Problem details.
Copy word for word the lines in the records below, starting at the line with "外部送信（オプトアウト）" and ending at the line with "Dampak Emosional bagi Keluarga dan Komunitas". Skip the pictures.
BEGIN Data to process
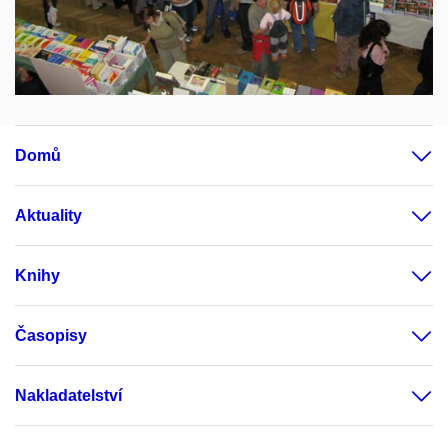
Domů
Aktuality
Knihy
Časopisy
Nakladatelství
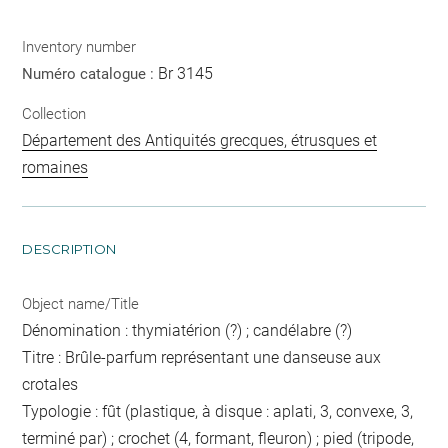
Inventory number
Br 3145
Numéro catalogue :
Collection
Département des Antiquités grecques, étrusques et
romaines
DESCRIPTION
Object name/Title
Dénomination : thymiatérion (?) ; candélabre (?)
Titre : Brûle-parfum représentant une danseuse aux
crotales
Typologie : fût (plastique, à disque : aplati, 3, convexe, 3,
terminé par) ; crochet (4, formant, fleuron) ; pied (tripode,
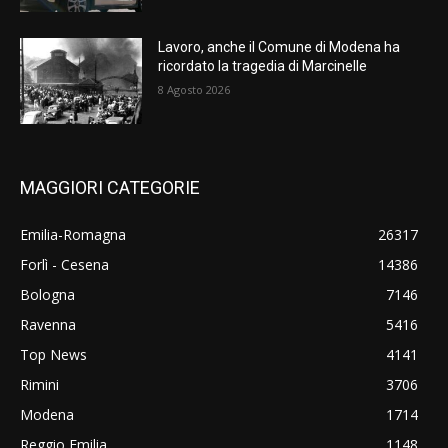
Lavoro, anche il Comune di Modena ha
ricordato la tragedia di Marcinelle
8 Agosto 2026
MAGGIORI CATEGORIE
Emilia-Romagna
26317
Forlì - Cesena
14386
Bologna
7146
Ravenna
5416
Top News
4141
Rimini
3706
Modena
1714
Reggio Emilia
1148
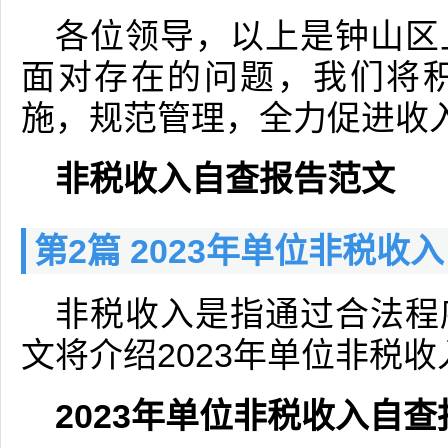
各位领导，以上是钟山区
面对存在的问题，我们将
施，规范管理，全力促进收
非税收入自查报告范文
第2篇 2023年单位非税收
非税收入是指通过合法程
文将介绍2023年单位非税
2023年单位非税收入自查报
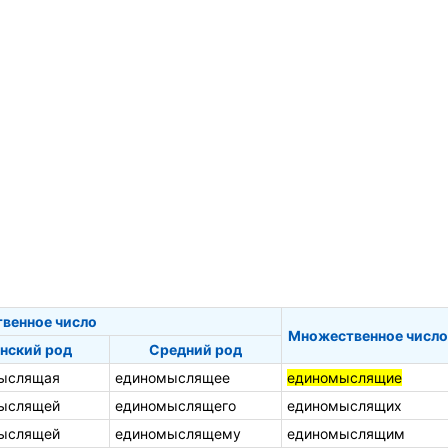
твенное число
Множественное число
нский род
Средний род
ыслящая
единомыслящее
единомыслящие
ыслящей
единомыслящего
единомыслящих
ыслящей
единомыслящему
единомыслящим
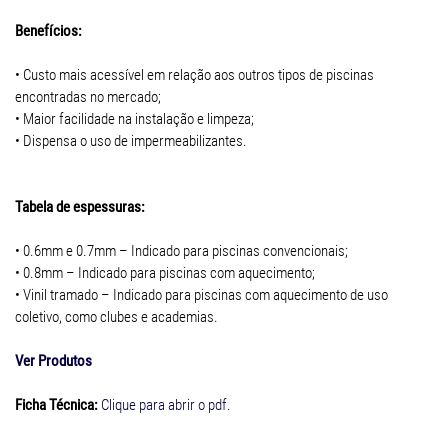
Benefícios:
• Custo mais acessível em relação aos outros tipos de piscinas
encontradas no mercado;
• Maior facilidade na instalação e limpeza;
• Dispensa o uso de impermeabilizantes.
Tabela de espessuras:
• 0.6mm e 0.7mm – Indicado para piscinas convencionais;
• 0.8mm – Indicado para piscinas com aquecimento;
• Vinil tramado – Indicado para piscinas com aquecimento de uso
coletivo, como clubes e academias.
Ver Produtos
Ficha Técnica:
Clique para abrir o pdf.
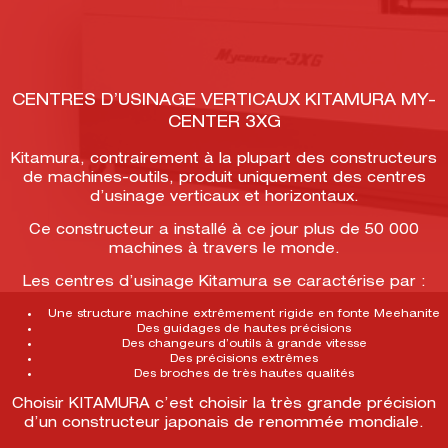
CENTRES D’USINAGE VERTICAUX KITAMURA MY-
CENTER 3XG
Kitamura, contrairement à la plupart des constructeurs
de machines-outils, produit uniquement des centres
d’usinage verticaux et horizontaux.
Ce constructeur a installé à ce jour plus de 50 000
machines à travers le monde.
Les centres d’usinage Kitamura se caractérise par :
Une structure machine extrêmement rigide en fonte Meehanite
Des guidages de hautes précisions
Des changeurs d’outils à grande vitesse
Des précisions extrêmes
Des broches de très hautes qualités
Choisir KITAMURA c’est choisir la très grande précision
d’un constructeur japonais de renommée mondiale.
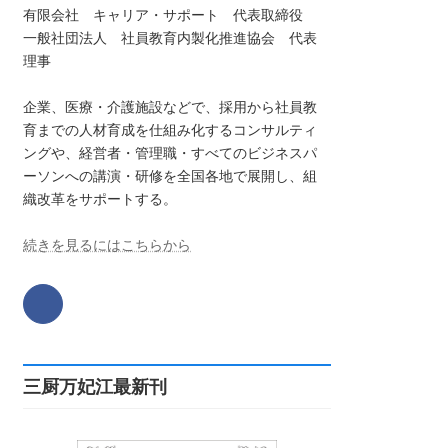
有限会社 キャリア・サポート 代表取締役
一般社団法人 社員教育内製化推進協会 代表
理事
企業、医療・介護施設などで、採用から社員教
育までの人材育成を仕組み化するコンサルティ
ングや、経営者・管理職・すべてのビジネスパ
ーソンへの講演・研修を全国各地で展開し、組
織改革をサポートする。
続きを見るにはこちらから
三厨万妃江最新刊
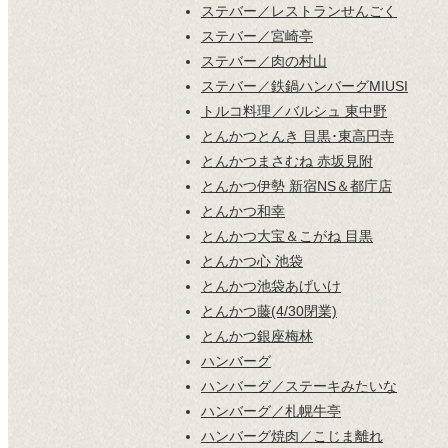
ステバー／レストランせんごく
ステバー／宮崎亭
ステバー／肉の村山
ステバー／鉄鍋ハンバーグMIUSI
トルコ料理／バルシュ 東中野
とんかつとんき 目黒･東高円寺
とんかつまさむね 赤坂見附
とんかつ伊勢 新宿NS＆都庁店
とんかつ和幸
とんかつ大宝＆こがね 目黒
とんかつ心 池袋
とんかつ池袋あげいけ
とんかつ藤(4/30閉業)
とんかつ銀座梅林
ハンバーグ
ハンバーグ／ステーキみたいな
ハンバーグ／札幌牛亭
ハンバーグ焼肉／こじま離れ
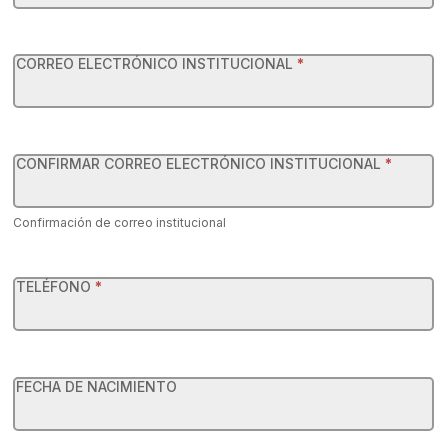
EBC
CDMX
CORREO ELECTRÓNICO INSTITUCIONAL
*
CONFIRMAR CORREO ELECTRÓNICO INSTITUCIONAL
*
Confirmación de correo institucional
TELÉFONO
*
FECHA DE NACIMIENTO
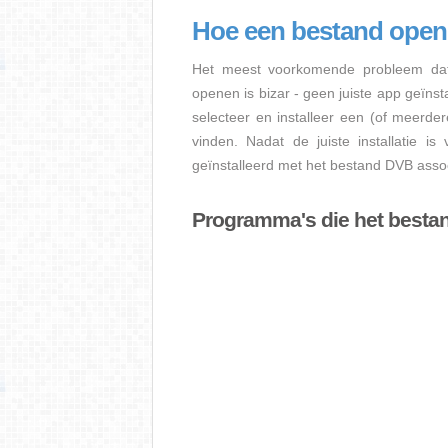
Hoe een bestand ope
Het meest voorkomende probleem dat
openen is bizar - geen juiste app geïns
selecteer en installeer een (of meerde
vinden. Nadat de juiste installatie i
geïnstalleerd met het bestand DVB assoc
Programma's die het best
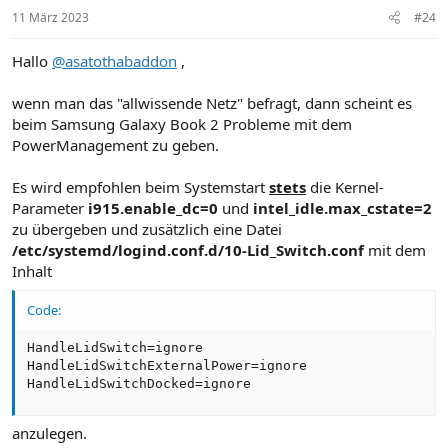
11 März 2023
#24
Hallo
@asatothabaddon
,
wenn man das "allwissende Netz" befragt, dann scheint es
beim Samsung Galaxy Book 2 Probleme mit dem
PowerManagement zu geben.
Es wird empfohlen beim Systemstart
stets
die Kernel-
Parameter
i915.enable_dc=0
und
intel_idle.max_cstate=2
zu übergeben und zusätzlich eine Datei
/etc/systemd/logind.conf.d/10-Lid_Switch.conf
mit dem
Inhalt
Code:
HandleLidSwitch=ignore

HandleLidSwitchExternalPower=ignore

HandleLidSwitchDocked=ignore
anzulegen.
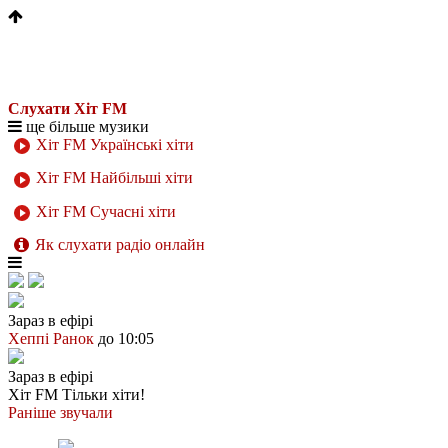
Слухати Хіт FM
ще більше музики
Хіт FM Українські хіти
Хіт FM Найбільші хіти
Хіт FM Сучасні хіти
Як слухати радіо онлайн
Зараз в ефірі
Хеппі Ранок
до 10:05
Зараз в ефірі
Хіт FM
Тільки хіти!
Раніше звучали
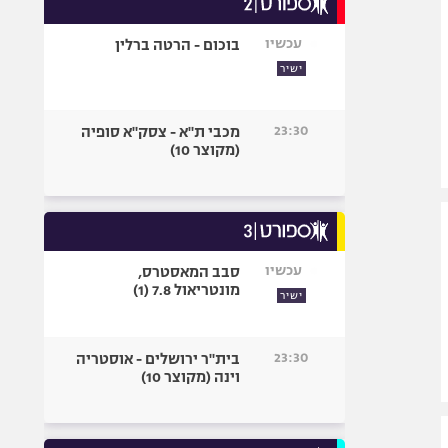
אופניים
עכשיו
בוכום - הרטה ברלין
ספורט מוטורי
ישיר
כדורמים
פוטבול אמריקאי NFL
23:30
מכבי ת"א - צסק"א סופיה
בייסבול MLB
(מקוצר 10)
ספורט אתגרי
ואקסטרים
אומנויות לחימה
גיימינג E-Sports
עכשיו
סבב המאסטרס,
מונטריאול 7.8 (1)
ישיר
23:30
בית"ר ירושלים - אוסטריה
וינה (מקוצר 10)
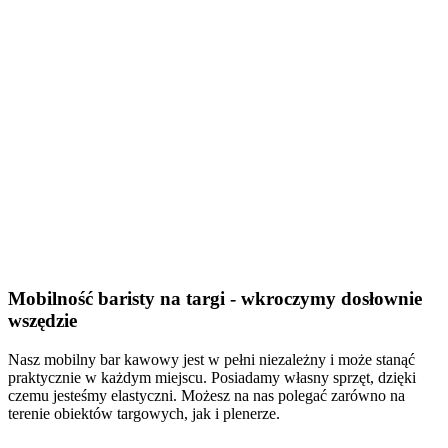
Mobilność baristy na targi - wkroczymy dosłownie
wszędzie
Nasz mobilny bar kawowy jest w pełni niezależny i może stanąć
praktycznie w każdym miejscu. Posiadamy własny sprzęt, dzięki
czemu jesteśmy elastyczni. Możesz na nas polegać zarówno na
terenie obiektów targowych, jak i plenerze.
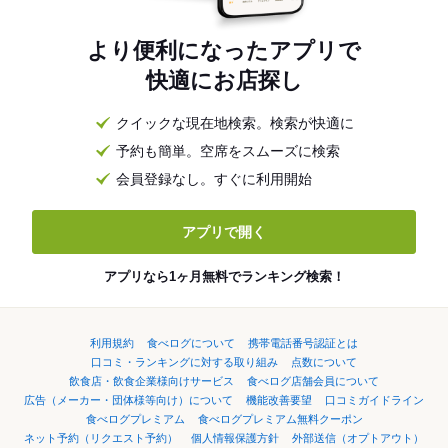
より便利になったアプリで
快適にお店探し
クイックな現在地検索。検索が快適に
予約も簡単。空席をスムーズに検索
会員登録なし。すぐに利用開始
アプリで開く
アプリなら1ヶ月無料でランキング検索！
利用規約
食べログについて
携帯電話番号認証とは
口コミ・ランキングに対する取り組み
点数について
飲食店・飲食企業様向けサービス
食べログ店舗会員について
広告（メーカー・団体様等向け）について
機能改善要望
口コミガイドライン
食べログプレミアム
食べログプレミアム無料クーポン
ネット予約（リクエスト予約）
個人情報保護方針
外部送信（オプトアウト）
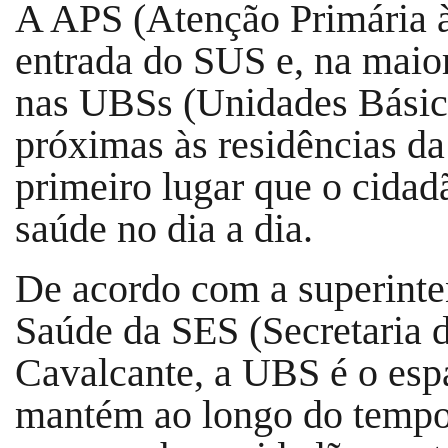
A APS (Atenção Primária à 
entrada do SUS e, na maior
nas UBSs (Unidades Básica
próximas às residências da
primeiro lugar que o cidad
saúde no dia a dia.
De acordo com a superinte
Saúde da SES (Secretaria 
Cavalcante, a UBS é o esp
mantém ao longo do tempo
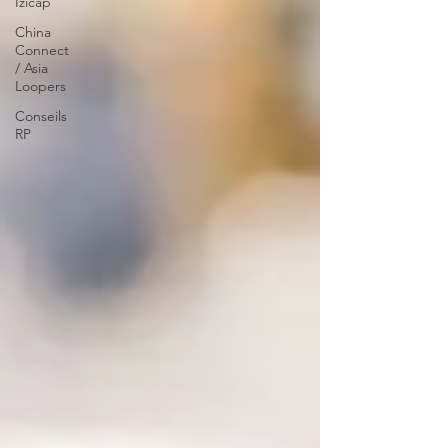
Izicap
China
Connect
/ Asia
Loopers
Conseils
RP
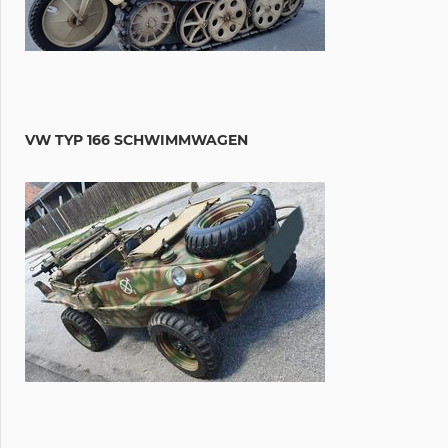
VW TYP 166 SCHWIMMWAGEN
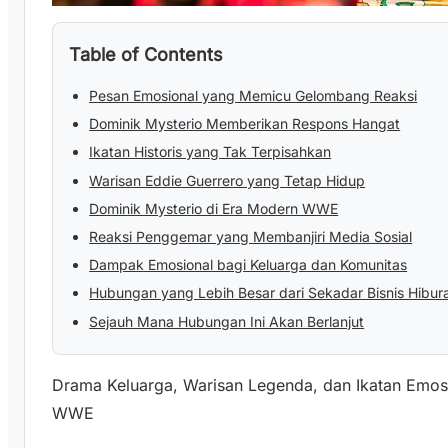
Table of Contents
Pesan Emosional yang Memicu Gelombang Reaksi
Dominik Mysterio Memberikan Respons Hangat
Ikatan Historis yang Tak Terpisahkan
Warisan Eddie Guerrero yang Tetap Hidup
Dominik Mysterio di Era Modern WWE
Reaksi Penggemar yang Membanjiri Media Sosial
Dampak Emosional bagi Keluarga dan Komunitas
Hubungan yang Lebih Besar dari Sekadar Bisnis Hibur
Sejauh Mana Hubungan Ini Akan Berlanjut
Drama Keluarga, Warisan Legenda, dan Ikatan Emo
WWE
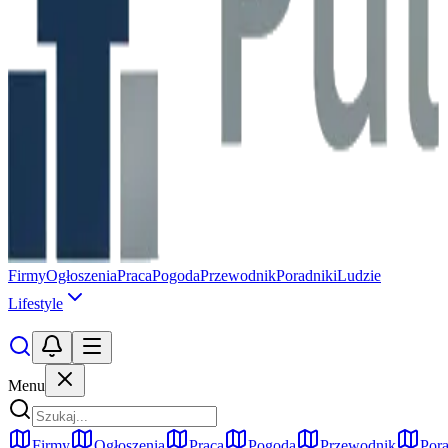
Firmy
Ogłoszenia
Praca
Pogoda
Przewodnik
Poradniki
Ludzie
Lifestyle
Menu
Firmy
Ogłoszenia
Praca
Pogoda
Przewodnik
Pora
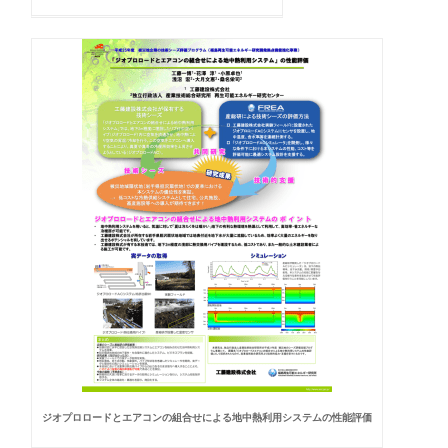
ジオプロロードとエアコンの組合せによる地中熱利用システムの性能評価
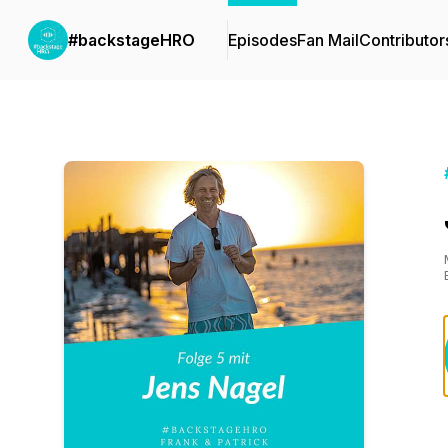
#backstageHRO
Episodes
Fan Mail
Contributor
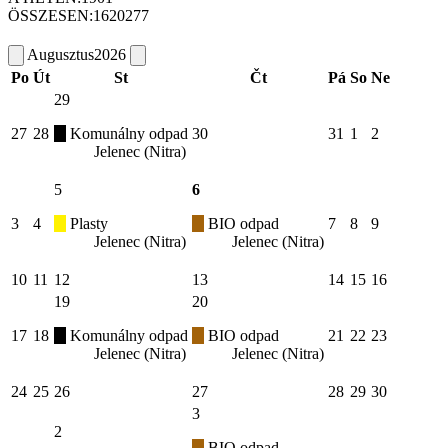
ÖSSZESEN:
1620277
Augusztus
2026
Po
Út
St
Čt
Pá
So
Ne
29
27
28
Komunálny odpad
30
31
1
2
Jelenec (Nitra)
5
6
3
4
Plasty
BIO odpad
7
8
9
Jelenec (Nitra)
Jelenec (Nitra)
10
11
12
13
14
15
16
19
20
17
18
Komunálny odpad
BIO odpad
21
22
23
Jelenec (Nitra)
Jelenec (Nitra)
24
25
26
27
28
29
30
3
2
BIO odpad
END Data to process
Solution to this problem.
外部送信（オプトアウト）
A APS (Atenção Primária à 
entrada do SUS e, na maior
nas UBSs (Unidades Básica
próximas às residências da
primeiro lugar que o cidad
saúde no dia a dia.
De acordo com a superinte
Saúde da SES (Secretaria 
Cavalcante, a UBS é o esp
mantém ao longo do tempo
Izicap
China
Connect
/ Asia
Loopers
Conseils
RP
VW TYP 166 SCHWIMMWAGEN
Table of Contents
Pesan Emosional yang Memicu Gelombang Reaksi
Dominik Mysterio Memberikan Respons Hangat
Ikatan Historis yang Tak Terpisahkan
Warisan Eddie Guerrero yang Tetap Hidup
Dominik Mysterio di Era Modern WWE
Reaksi Penggemar yang Membanjiri Media Sosial
Dampak Emosional bagi Keluarga dan Komunitas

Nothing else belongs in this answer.